• **The problem**
Lines in the following data that contain the string "phát" are to be counted. Report only their number.

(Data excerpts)
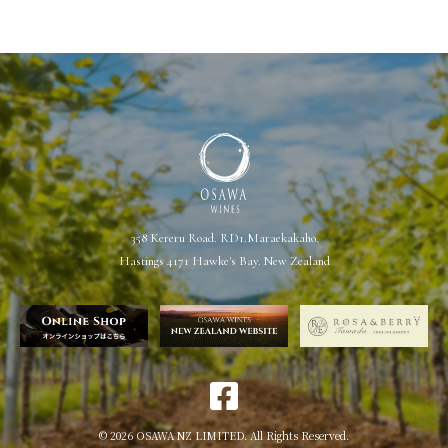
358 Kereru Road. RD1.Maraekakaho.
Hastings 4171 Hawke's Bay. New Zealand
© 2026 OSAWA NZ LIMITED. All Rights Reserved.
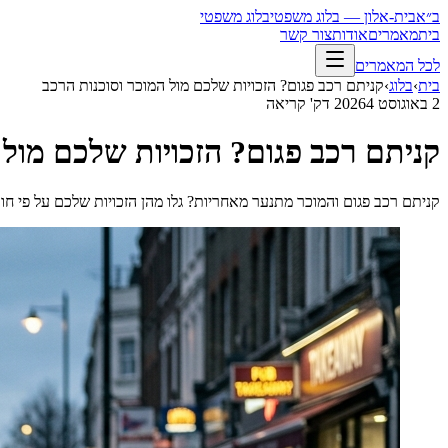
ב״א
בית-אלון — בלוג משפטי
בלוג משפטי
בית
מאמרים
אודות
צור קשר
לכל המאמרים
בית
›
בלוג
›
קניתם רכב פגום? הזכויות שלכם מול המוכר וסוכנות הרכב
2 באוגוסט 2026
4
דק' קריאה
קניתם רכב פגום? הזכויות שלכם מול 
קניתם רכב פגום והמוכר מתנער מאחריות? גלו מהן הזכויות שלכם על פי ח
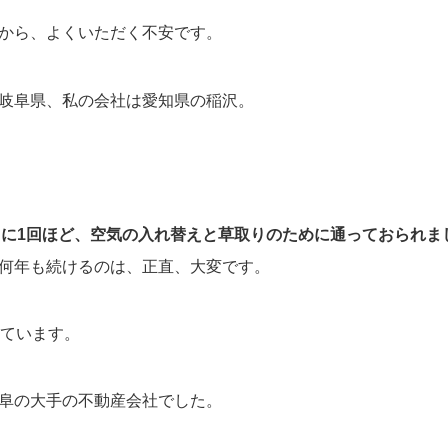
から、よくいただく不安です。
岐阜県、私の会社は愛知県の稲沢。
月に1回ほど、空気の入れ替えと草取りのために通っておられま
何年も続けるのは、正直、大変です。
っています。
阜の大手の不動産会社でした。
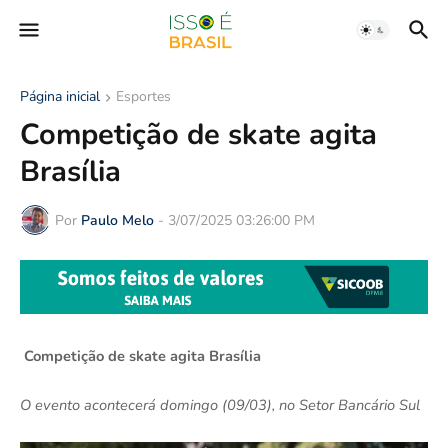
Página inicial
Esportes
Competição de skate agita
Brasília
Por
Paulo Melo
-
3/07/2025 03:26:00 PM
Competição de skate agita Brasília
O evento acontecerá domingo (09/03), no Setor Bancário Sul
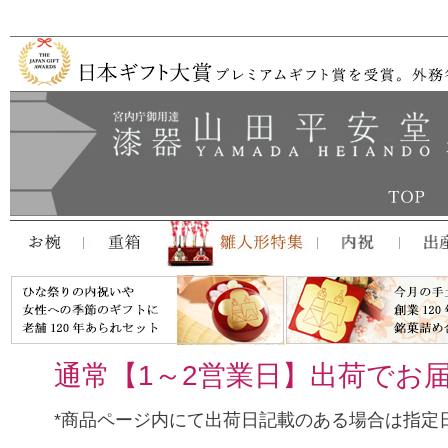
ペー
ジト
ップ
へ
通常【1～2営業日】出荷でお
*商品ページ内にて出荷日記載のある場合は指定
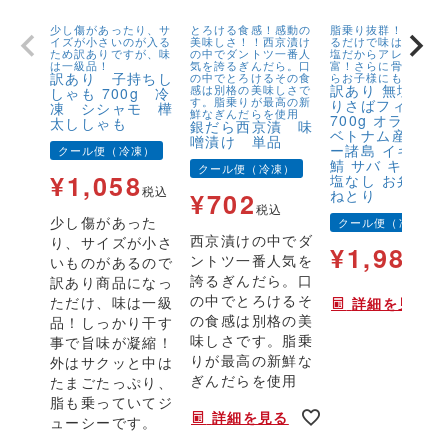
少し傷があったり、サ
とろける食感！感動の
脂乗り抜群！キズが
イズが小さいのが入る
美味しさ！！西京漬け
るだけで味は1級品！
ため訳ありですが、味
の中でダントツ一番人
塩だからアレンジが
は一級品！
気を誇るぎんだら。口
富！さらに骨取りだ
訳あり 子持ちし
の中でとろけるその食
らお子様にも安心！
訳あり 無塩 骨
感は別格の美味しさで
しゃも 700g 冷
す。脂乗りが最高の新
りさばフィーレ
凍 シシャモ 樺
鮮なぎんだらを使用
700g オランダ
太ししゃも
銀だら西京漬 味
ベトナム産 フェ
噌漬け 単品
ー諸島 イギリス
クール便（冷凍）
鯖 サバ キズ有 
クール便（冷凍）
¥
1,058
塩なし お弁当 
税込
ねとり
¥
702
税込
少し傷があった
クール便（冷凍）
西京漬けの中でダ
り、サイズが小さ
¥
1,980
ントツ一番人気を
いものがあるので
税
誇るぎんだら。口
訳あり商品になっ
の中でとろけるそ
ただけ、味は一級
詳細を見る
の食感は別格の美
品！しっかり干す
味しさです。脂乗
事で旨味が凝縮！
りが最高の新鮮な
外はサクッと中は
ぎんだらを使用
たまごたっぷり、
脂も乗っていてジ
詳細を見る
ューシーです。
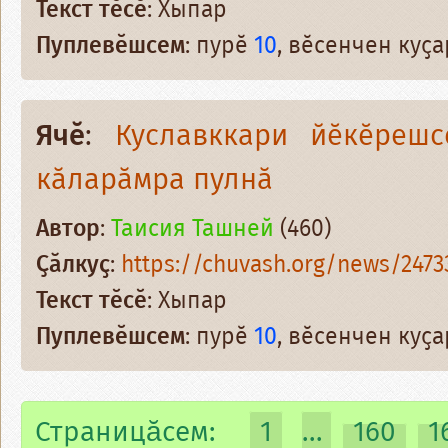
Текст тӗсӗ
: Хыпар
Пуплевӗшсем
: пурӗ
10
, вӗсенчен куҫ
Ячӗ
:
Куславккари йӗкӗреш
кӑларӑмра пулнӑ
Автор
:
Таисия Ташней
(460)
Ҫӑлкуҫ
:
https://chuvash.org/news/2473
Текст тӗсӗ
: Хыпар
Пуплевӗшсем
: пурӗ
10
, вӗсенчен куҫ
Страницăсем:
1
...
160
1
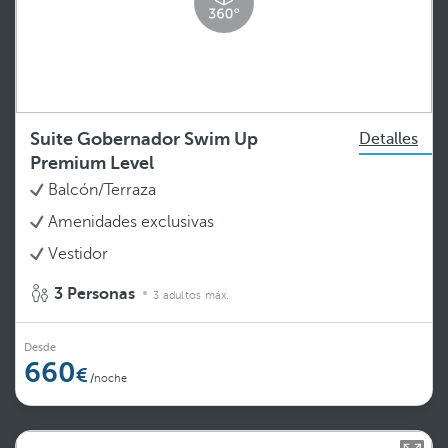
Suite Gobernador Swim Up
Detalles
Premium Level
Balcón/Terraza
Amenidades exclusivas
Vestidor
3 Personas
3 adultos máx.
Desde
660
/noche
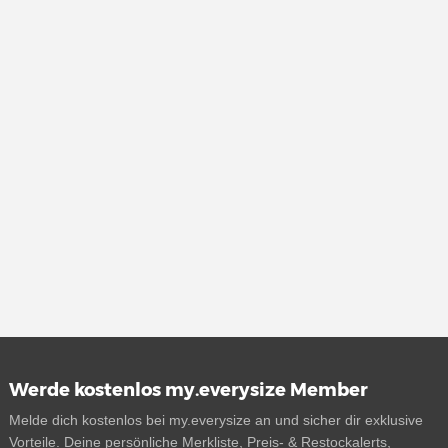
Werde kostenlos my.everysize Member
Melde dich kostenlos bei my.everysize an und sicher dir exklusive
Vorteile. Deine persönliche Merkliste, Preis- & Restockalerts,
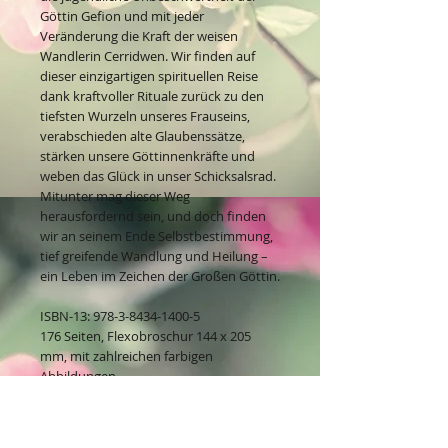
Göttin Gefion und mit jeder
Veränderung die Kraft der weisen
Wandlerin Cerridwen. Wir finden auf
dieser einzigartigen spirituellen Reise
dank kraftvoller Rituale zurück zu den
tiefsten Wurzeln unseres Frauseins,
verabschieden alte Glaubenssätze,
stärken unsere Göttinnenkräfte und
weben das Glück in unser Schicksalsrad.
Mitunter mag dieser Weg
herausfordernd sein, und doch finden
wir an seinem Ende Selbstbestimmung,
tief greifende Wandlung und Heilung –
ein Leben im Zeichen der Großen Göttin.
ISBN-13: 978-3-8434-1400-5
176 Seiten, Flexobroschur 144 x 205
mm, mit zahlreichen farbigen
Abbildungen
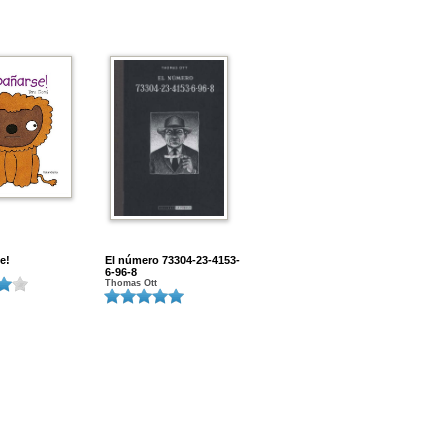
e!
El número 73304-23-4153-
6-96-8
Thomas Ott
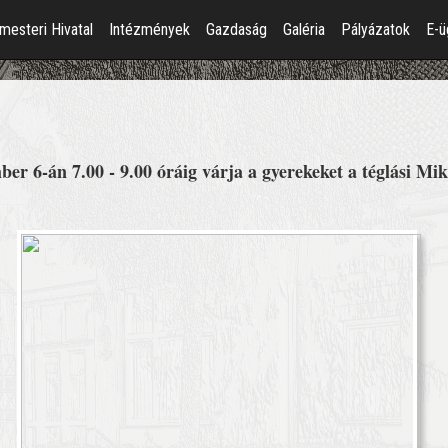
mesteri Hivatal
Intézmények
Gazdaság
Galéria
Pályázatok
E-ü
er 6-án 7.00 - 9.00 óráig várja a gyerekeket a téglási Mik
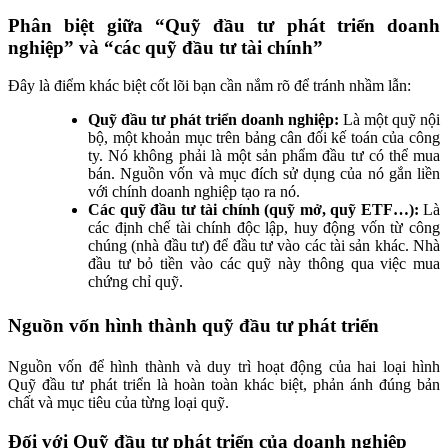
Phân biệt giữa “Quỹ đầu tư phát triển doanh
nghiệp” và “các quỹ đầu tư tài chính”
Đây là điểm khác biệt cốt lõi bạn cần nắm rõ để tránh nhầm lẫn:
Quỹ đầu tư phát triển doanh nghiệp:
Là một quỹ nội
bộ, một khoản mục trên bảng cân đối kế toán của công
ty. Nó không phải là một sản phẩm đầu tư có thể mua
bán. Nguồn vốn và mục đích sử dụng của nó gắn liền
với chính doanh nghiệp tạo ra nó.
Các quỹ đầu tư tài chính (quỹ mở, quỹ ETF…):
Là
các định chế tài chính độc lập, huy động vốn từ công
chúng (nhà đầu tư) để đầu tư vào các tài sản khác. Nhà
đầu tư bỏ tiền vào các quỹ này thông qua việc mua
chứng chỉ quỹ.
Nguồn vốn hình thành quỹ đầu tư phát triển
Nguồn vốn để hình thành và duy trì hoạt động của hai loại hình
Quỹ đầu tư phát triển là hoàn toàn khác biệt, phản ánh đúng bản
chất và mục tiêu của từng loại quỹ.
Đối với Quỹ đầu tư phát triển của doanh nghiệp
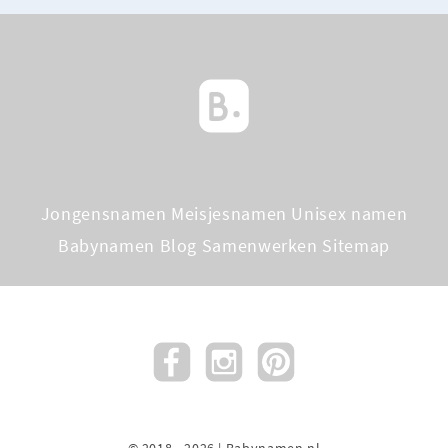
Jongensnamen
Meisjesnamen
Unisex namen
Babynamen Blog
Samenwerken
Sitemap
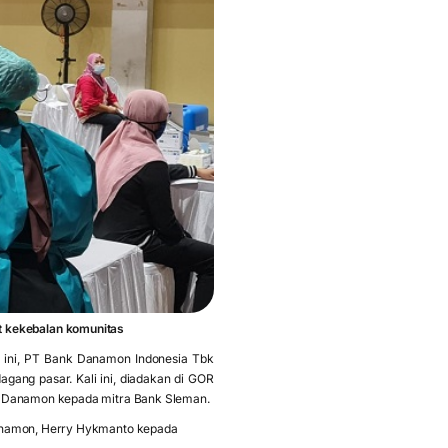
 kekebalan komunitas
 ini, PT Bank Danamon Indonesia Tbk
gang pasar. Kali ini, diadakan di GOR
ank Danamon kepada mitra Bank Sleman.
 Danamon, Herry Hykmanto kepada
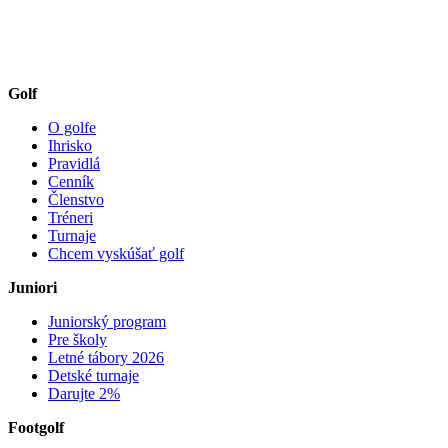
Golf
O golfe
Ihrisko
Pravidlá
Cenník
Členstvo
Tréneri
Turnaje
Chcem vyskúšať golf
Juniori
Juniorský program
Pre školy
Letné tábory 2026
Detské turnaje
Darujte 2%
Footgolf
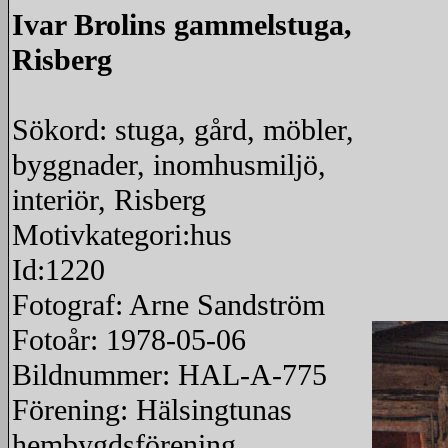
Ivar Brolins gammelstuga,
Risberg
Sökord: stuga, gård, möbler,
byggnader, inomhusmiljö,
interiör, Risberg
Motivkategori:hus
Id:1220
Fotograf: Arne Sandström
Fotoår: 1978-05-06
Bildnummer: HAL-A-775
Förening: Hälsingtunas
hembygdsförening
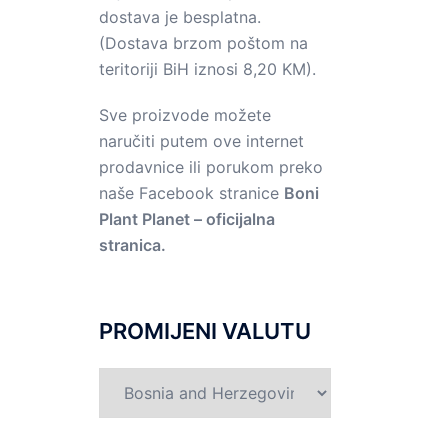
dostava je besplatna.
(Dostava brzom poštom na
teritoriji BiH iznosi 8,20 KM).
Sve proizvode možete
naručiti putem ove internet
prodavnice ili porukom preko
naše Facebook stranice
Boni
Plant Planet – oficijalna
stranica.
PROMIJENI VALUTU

• **Task answer**
5